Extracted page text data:
<<<<

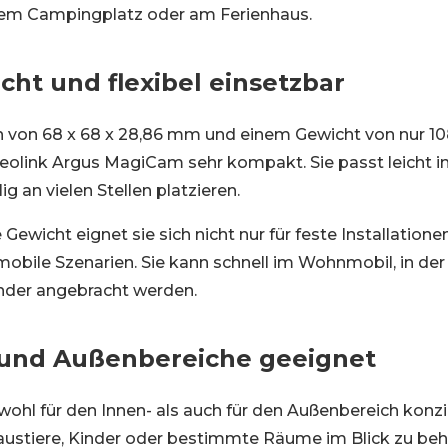
dem Campingplatz oder am Ferienhaus.
icht und flexibel einsetzbar
von 68 x 68 x 28,86 mm und einem Gewicht von nur 10
 Reolink Argus MagiCam sehr kompakt. Sie passt leicht i
lig an vielen Stellen platzieren.
Gewicht eignet sie sich nicht nur für feste Installatione
mobile Szenarien. Sie kann schnell im Wohnmobil, in de
nder angebracht werden.
 und Außenbereiche geeignet
wohl für den Innen- als auch für den Außenbereich konzi
Haustiere, Kinder oder bestimmte Räume im Blick zu beh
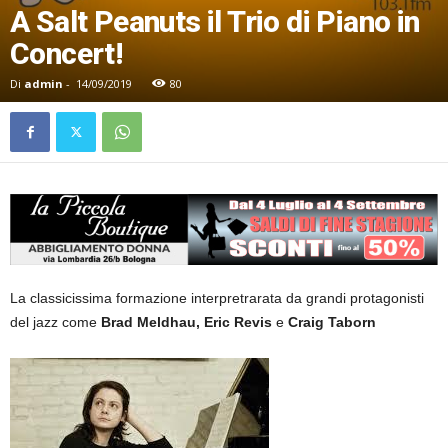
A Salt Peanuts il Trio di Piano in
Concert!
Di
admin
-
14/09/2019
80
La classicissima formazione interpretrarata da grandi protagonisti
del jazz come
Brad Meldhau, Eric Revis
e
Craig Taborn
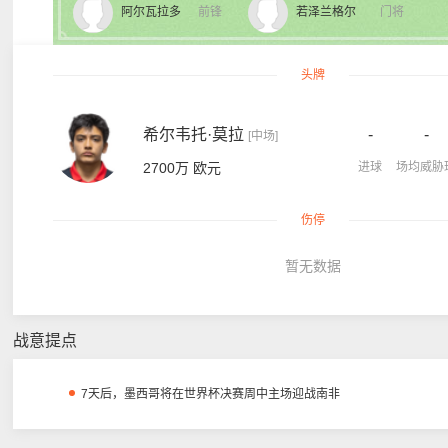
阿尔瓦拉多
前锋
若泽兰格尔
门将
头牌
希尔韦托·莫拉
-
-
[中场]
2700万 欧元
进球
场均威胁
伤停
暂无数据
战意提点
7天后，墨西哥将在世界杯决赛周中主场迎战南非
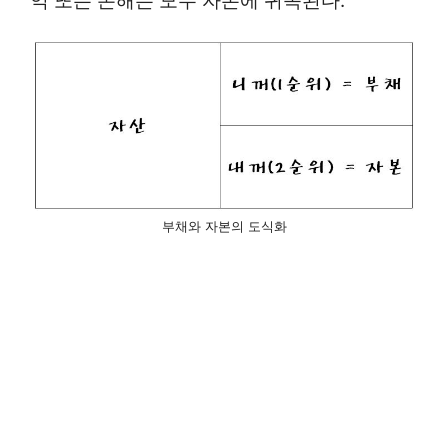
익 또는 손해는 모두 자본에 귀속된다.
부채와 자본의 도식화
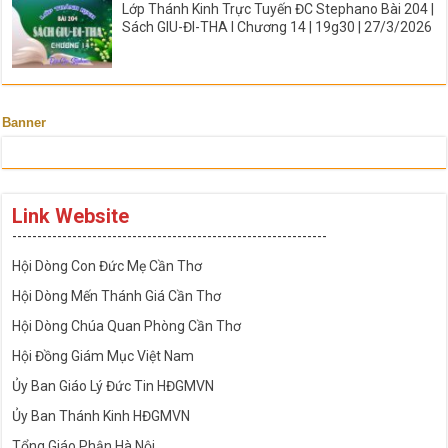
Lớp Thánh Kinh Trực Tuyến ĐC Stephano Bài 204 |
Sách GIU-ĐI-THA I Chương 14 | 19g30 | 27/3/2026
Banner
Link Website
---------------------------------------------------------------
Hội Dòng Con Đức Mẹ Cần Thơ
Hội Dòng Mến Thánh Giá Cần Thơ
Hội Dòng Chúa Quan Phòng Cần Thơ
Hội Đồng Giám Mục Việt Nam
Ủy Ban Giáo Lý Đức Tin HĐGMVN
Ủy Ban Thánh Kinh HĐGMVN
Tổng Giáo Phận Hà Nội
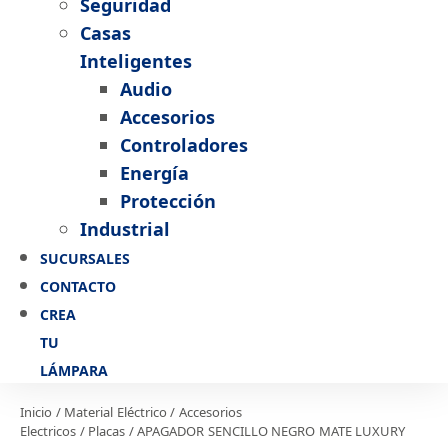
Seguridad
Casas
Inteligentes
Audio
Accesorios
Controladores
Energía
Protección
Industrial
SUCURSALES
CONTACTO
CREA
TU
LÁMPARA
Inicio
/
Material Eléctrico
/
Accesorios
Electricos
/
Placas
/ APAGADOR SENCILLO NEGRO MATE LUXURY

>>>>

Each entry above is to be written out again unchanged, apart from the pictures, which are left out.

dem Campingplatz oder am Ferienhaus.
icht und flexibel einsetzbar
von 68 x 68 x 28,86 mm und einem Gewicht von nur 10
 Reolink Argus MagiCam sehr kompakt. Sie passt leicht i
lig an vielen Stellen platzieren.
Gewicht eignet sie sich nicht nur für feste Installatione
mobile Szenarien. Sie kann schnell im Wohnmobil, in de
nder angebracht werden.
 und Außenbereiche geeignet
wohl für den Innen- als auch für den Außenbereich konzi
Haustiere, Kinder oder bestimmte Räume im Blick zu beh
A Salt Peanuts il Trio di Piano in
Concert!
Di
admin
-
14/09/2019
80
La classicissima formazione interpretrarata da grandi protagonisti
del jazz come
Brad Meldhau, Eric Revis
e
Craig Taborn
阿尔瓦拉多
前锋
若泽兰格尔
门将
头牌
希尔韦托·莫拉
-
-
[中场]
2700万 欧元
进球
场均威胁
伤停
暂无数据
战意提点
7天后，墨西哥将在世界杯决赛周中主场迎战南非
익 또는 손해는 모두 자본에 귀속된다.
부채와 자본의 도식화
Lớp Thánh Kinh Trực Tuyến ĐC Stephano Bài 204 |
Sách GIU-ĐI-THA I Chương 14 | 19g30 | 27/3/2026
Banner
Link Website
---------------------------------------------------------------
Hội Dòng Con Đức Mẹ Cần Thơ
Hội Dòng Mến Thánh Giá Cần Thơ
Hội Dòng Chúa Quan Phòng Cần Thơ
Hội Đồng Giám Mục Việt Nam
Ủy Ban Giáo Lý Đức Tin HĐGMVN
Ủy Ban Thánh Kinh HĐGMVN
Tổng Giáo Phận Hà Nội
Seguridad
Casas
Inteligentes
Audio
Accesorios
Controladores
Energía
Protección
Industrial
SUCURSALES
CONTACTO
CREA
TU
LÁMPARA
Inicio
/
Material Eléctrico
/
Accesorios
Electricos
/
Placas
/ APAGADOR SENCILLO NEGRO MATE LUXURY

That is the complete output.